Yang Feng secoua légèrement la tête, comme s'il venait d'écraser une fourmi.
Après tout, ces deux paparazzis n'étaient que des gens ordinaires ; il aurait pu les tuer d'un seul regard.
Cependant, il le dédaignait.
Yoona s'avança solennellement, souriant doucement en disant :
« En tout cas, merci. Vous m'avez bien aidé. Si vous avez le temps la prochaine fois, je vous invite à dîner à l'hôtel Phoenix. J'ai entendu dire que c'est l'un des hôtels les plus réputés de Pékin. »

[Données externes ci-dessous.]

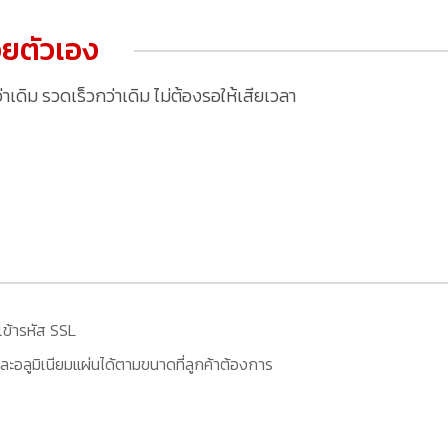
ยตัวเอง
ดิม รวดเร็วกว่าเดิม ไม่ต้องรอให้เสียเวลา
เข้ารหัส SSL
ะอลูมิเนียมแผ่นได้ตามขนาดที่ลูกค้าต้องการ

« Je n'ai pratiquement pas de temps. » Yang Feng fit un geste de la main et entra dans l'ascenseur.
Une fois les portes de l'ascenseur fermées, Lim Yoona soupira légèrement et esquissa un sourire amer.
J'ai encore été refusé.
Cela signifie-t-il que je ne peux même pas l'inviter à dîner en tant qu'ami ?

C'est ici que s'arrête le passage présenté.